— Action item —
The answer must consist of every line below that contains the word "Cancel".

===== Material provided

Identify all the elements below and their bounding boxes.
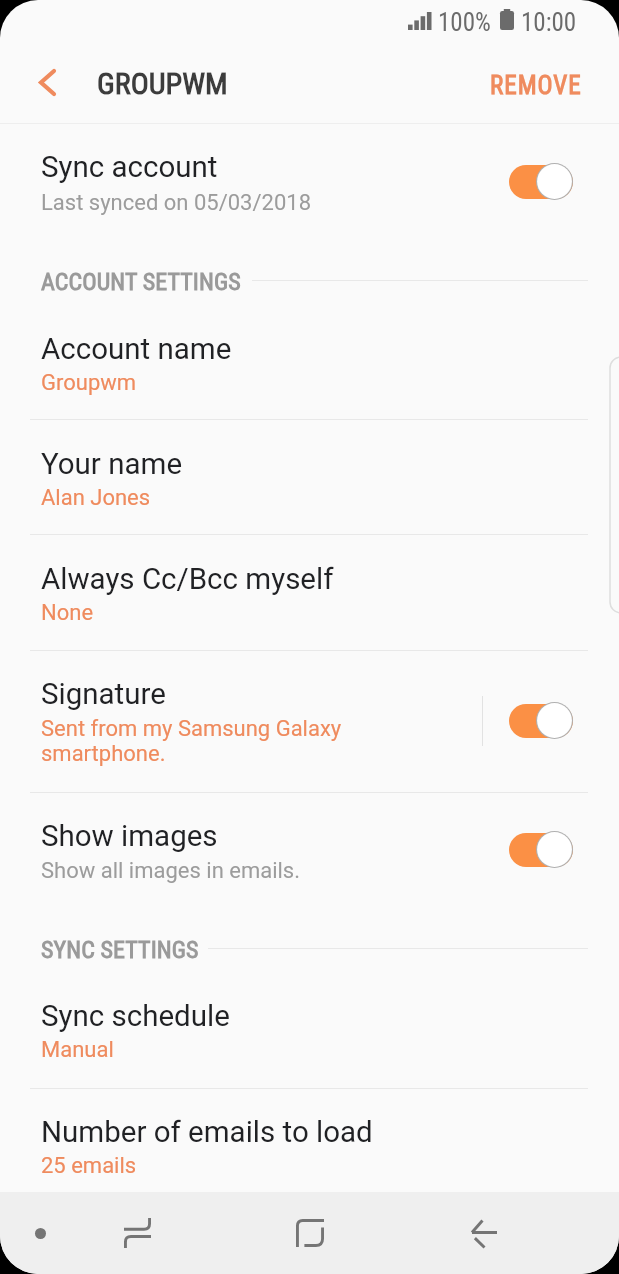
staticText: ACCOUNT SETTINGS [41,268,241,296]
button[interactable]: Number of emails to load [0,1109,619,1202]
staticText: GROUPWM [97,66,228,101]
button[interactable]: Signature [0,650,482,792]
button[interactable]: Back [434,1192,534,1274]
staticText: None [41,600,94,626]
button[interactable]: Show menu [6,1192,74,1274]
button[interactable]: Account name [0,326,619,419]
staticText: Number of emails to load [41,1115,373,1150]
button[interactable]: Show images [0,792,619,905]
button[interactable]: Home [260,1192,360,1274]
button[interactable]: Toggle, on [509,831,573,868]
button[interactable]: Navigate up [13,54,81,112]
staticText: REMOVE [490,71,582,100]
staticText: 25 emails [41,1153,137,1179]
button[interactable]: Toggle, on [509,163,573,200]
button[interactable]: Sync schedule [0,993,619,1086]
staticText: Your name [41,447,183,482]
staticText: 100% [438,8,491,37]
button[interactable]: Always Cc/Bcc myself [0,556,619,649]
staticText: 10:00 [521,8,577,37]
staticText: Sent from my Samsung Galaxy smartphone. [41,716,342,766]
button[interactable]: Toggle, on [509,702,573,739]
staticText: Sync account [41,150,218,185]
staticText: Sync schedule [41,999,230,1034]
staticText: Alan Jones [41,485,151,511]
staticText: Signature [41,677,166,712]
button[interactable]: REMOVE [453,48,617,120]
staticText: Last synced on 05/03/2018 [41,190,312,216]
staticText: Manual [41,1037,114,1063]
staticText: Show all images in emails. [41,858,301,884]
staticText: Groupwm [41,370,137,396]
button[interactable]: Your name [0,441,619,534]
staticText: Account name [41,332,232,367]
staticText: Always Cc/Bcc myself [41,562,334,597]
staticText: SYNC SETTINGS [41,936,199,964]
staticText: Show images [41,819,218,854]
button[interactable]: Recent apps [87,1192,187,1274]
button[interactable]: Sync account [0,124,619,234]
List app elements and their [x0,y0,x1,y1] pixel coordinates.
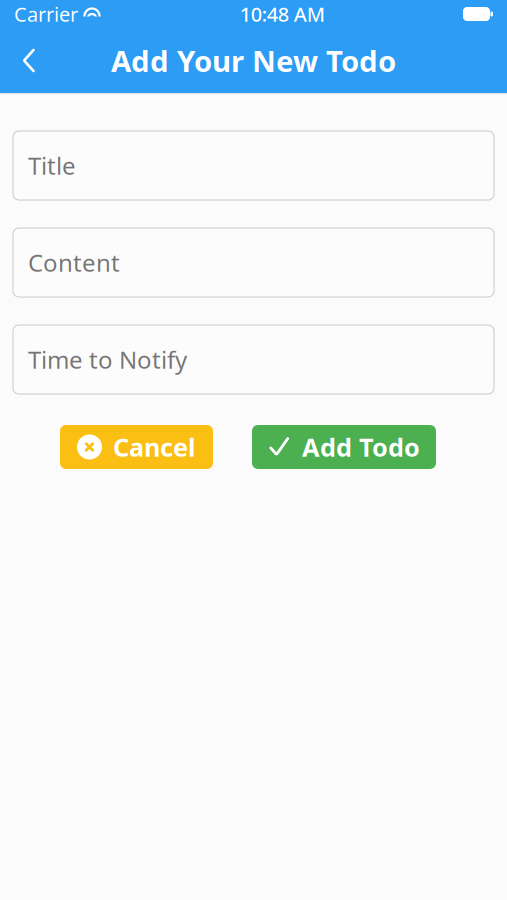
staticText: 10:48 AM [240,1,325,27]
staticText: Content [28,247,120,278]
staticText: Add Todo [302,430,420,464]
button[interactable]: Content [13,228,494,297]
staticText: Cancel [113,430,196,464]
button[interactable]: Time to Notify [13,325,494,394]
button[interactable]: Back [6,38,52,84]
staticText: Add Your New Todo [111,41,396,80]
staticText: Time to Notify [28,344,187,376]
staticText: Title [28,150,76,182]
button[interactable]: Add Todo [252,425,436,469]
staticText: Carrier [14,1,78,27]
button[interactable]: Title [13,131,494,200]
button[interactable]: Cancel [60,425,213,469]
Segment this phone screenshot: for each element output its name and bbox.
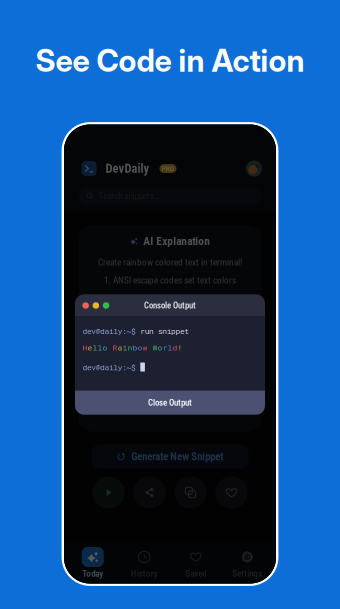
- staticText: Settings: [232, 568, 262, 579]
- staticText: Today: [82, 568, 103, 579]
- staticText: Console Output: [144, 300, 196, 311]
- button[interactable]: Close Output: [75, 391, 265, 415]
- staticText: History: [131, 568, 158, 579]
- staticText: W: [152, 342, 158, 353]
- staticText: DevDaily: [106, 161, 150, 176]
- button[interactable]: Generate New Snippet: [92, 444, 248, 468]
- staticText: PRO: [162, 164, 174, 173]
- button[interactable]: Settings: [222, 546, 273, 580]
- staticText: o: [138, 342, 142, 353]
- button[interactable]: History: [118, 546, 170, 580]
- staticText: Saved: [185, 568, 206, 579]
- staticText: b: [132, 342, 138, 353]
- staticText: H: [82, 342, 88, 353]
- staticText: o: [102, 342, 108, 353]
- staticText: AI Explanation: [143, 234, 210, 248]
- staticText: R: [112, 342, 118, 353]
- staticText: l: [98, 342, 102, 353]
- staticText: See Code in Action: [36, 42, 304, 79]
- staticText: o: [158, 342, 162, 353]
- staticText: d: [172, 342, 178, 353]
- button[interactable]: Saved: [170, 546, 222, 580]
- staticText: l: [168, 342, 172, 353]
- staticText: l: [92, 342, 98, 353]
- staticText: w: [142, 342, 148, 353]
- staticText: Close Output: [148, 397, 192, 408]
- staticText: n: [128, 342, 132, 353]
- button[interactable]: Run snippet: [92, 476, 124, 508]
- button[interactable]: Today: [67, 546, 118, 580]
- button[interactable]: Favorite: [216, 476, 248, 508]
- staticText: Generate New Snippet: [131, 450, 223, 463]
- button[interactable]: Share: [134, 476, 166, 508]
- staticText: dev@daily:~$: [82, 362, 140, 372]
- staticText: i: [122, 342, 128, 353]
- staticText: r: [162, 342, 168, 353]
- button[interactable]: Copy: [174, 476, 206, 508]
- staticText: Search snippets…: [98, 191, 158, 201]
- staticText: e: [88, 342, 92, 353]
- staticText: run snippet: [140, 326, 189, 336]
- staticText: Create rainbow colored text in terminal!: [98, 257, 242, 268]
- staticText: a: [118, 342, 122, 353]
- staticText: 1. ANSI escape codes set text colors: [104, 275, 236, 286]
- staticText: dev@daily:~$: [82, 326, 140, 336]
- staticText: !: [178, 342, 182, 353]
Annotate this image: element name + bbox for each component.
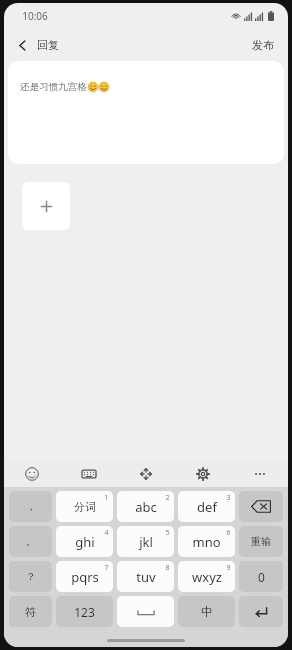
button[interactable]: Backspace	[239, 491, 283, 522]
button[interactable]: Enter	[239, 596, 283, 627]
staticText: 重输	[251, 535, 271, 548]
staticText: ，	[26, 500, 36, 513]
button[interactable]: def	[178, 491, 235, 522]
staticText: 2	[165, 493, 170, 503]
other: Back	[16, 39, 29, 52]
staticText: 还是习惯九宫格	[20, 81, 87, 93]
staticText: 7	[104, 563, 109, 573]
button[interactable]: tuv	[117, 561, 174, 592]
button[interactable]: Move cursor	[117, 460, 174, 487]
staticText: wxyz	[192, 568, 222, 586]
staticText: 9	[226, 563, 231, 573]
button[interactable]: Back	[4, 29, 67, 61]
staticText: mno	[192, 533, 221, 551]
staticText: tuv	[136, 568, 156, 586]
button[interactable]: Settings	[174, 460, 231, 487]
button[interactable]: abc	[117, 491, 174, 522]
button[interactable]: 0	[239, 561, 283, 592]
button[interactable]: jkl	[117, 526, 174, 557]
button[interactable]: mno	[178, 526, 235, 557]
button[interactable]: 还是习惯九宫格	[8, 61, 284, 164]
staticText: 。	[26, 535, 36, 548]
button[interactable]: Keyboard layout	[60, 460, 117, 487]
staticText: 5	[165, 528, 170, 538]
staticText: abc	[135, 498, 157, 516]
staticText: def	[197, 498, 217, 516]
staticText: ghi	[75, 533, 95, 551]
button[interactable]: ？	[9, 561, 52, 592]
staticText: 1	[104, 493, 109, 503]
button[interactable]: 。	[9, 526, 52, 557]
staticText: 8	[165, 563, 170, 573]
button[interactable]: More options	[231, 460, 288, 487]
button[interactable]: ghi	[56, 526, 113, 557]
staticText: 符	[25, 605, 36, 619]
button[interactable]: wxyz	[178, 561, 235, 592]
button[interactable]: Add image	[22, 182, 70, 230]
button[interactable]: 中	[178, 596, 235, 627]
staticText: 发布	[252, 38, 274, 52]
staticText: 中	[201, 604, 213, 619]
button[interactable]: Emoji	[4, 460, 60, 487]
button[interactable]: ，	[9, 491, 52, 522]
staticText: 123	[74, 604, 95, 620]
staticText: 3	[226, 493, 231, 503]
button[interactable]: 重输	[239, 526, 283, 557]
button[interactable]: pqrs	[56, 561, 113, 592]
button[interactable]: 发布	[238, 29, 288, 61]
staticText: jkl	[139, 533, 153, 551]
button[interactable]: 123	[56, 596, 113, 627]
staticText: pqrs	[71, 568, 99, 586]
staticText: 4	[104, 528, 109, 538]
staticText: ？	[26, 570, 36, 583]
staticText: 0	[258, 569, 265, 585]
button[interactable]: 分词	[56, 491, 113, 522]
staticText: 6	[226, 528, 231, 538]
staticText: 分词	[74, 500, 96, 514]
staticText: 10:06	[22, 9, 48, 23]
button[interactable]: 符	[9, 596, 52, 627]
staticText: 回复	[37, 38, 59, 52]
button[interactable]: Space	[117, 596, 174, 627]
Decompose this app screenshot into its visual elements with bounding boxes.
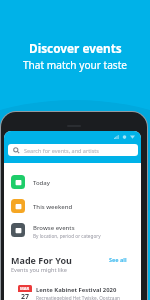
button[interactable]: See all bbox=[107, 254, 129, 265]
staticText: This weekend bbox=[33, 203, 73, 211]
staticText: Discover events bbox=[29, 40, 122, 56]
staticText: Lente Kabinet Festival 2020 bbox=[36, 286, 117, 294]
staticText: MAR bbox=[20, 286, 30, 291]
button[interactable]: MAR bbox=[11, 280, 134, 300]
staticText: 27 bbox=[21, 292, 30, 300]
staticText: Search for events, and artists bbox=[24, 147, 99, 154]
staticText: Recreatiegebied Het Twiske, Oostzaan bbox=[36, 295, 120, 300]
button[interactable]: Today bbox=[4, 170, 141, 194]
staticText: Browse events bbox=[33, 224, 75, 232]
staticText: By location, period or category bbox=[33, 233, 101, 239]
staticText: Today bbox=[33, 179, 50, 187]
staticText: Events you might like bbox=[11, 266, 67, 274]
button[interactable]: Browse events bbox=[4, 218, 141, 242]
button[interactable]: This weekend bbox=[4, 194, 141, 218]
staticText: Made For You bbox=[11, 254, 72, 266]
staticText: See all bbox=[109, 256, 127, 263]
button[interactable]: Search for events, and artists bbox=[8, 144, 138, 156]
staticText: That match your taste bbox=[23, 58, 127, 72]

==========

— Expected output —
staticText: Cancel [113,430,196,464]
button[interactable]: Cancel [60,425,213,469]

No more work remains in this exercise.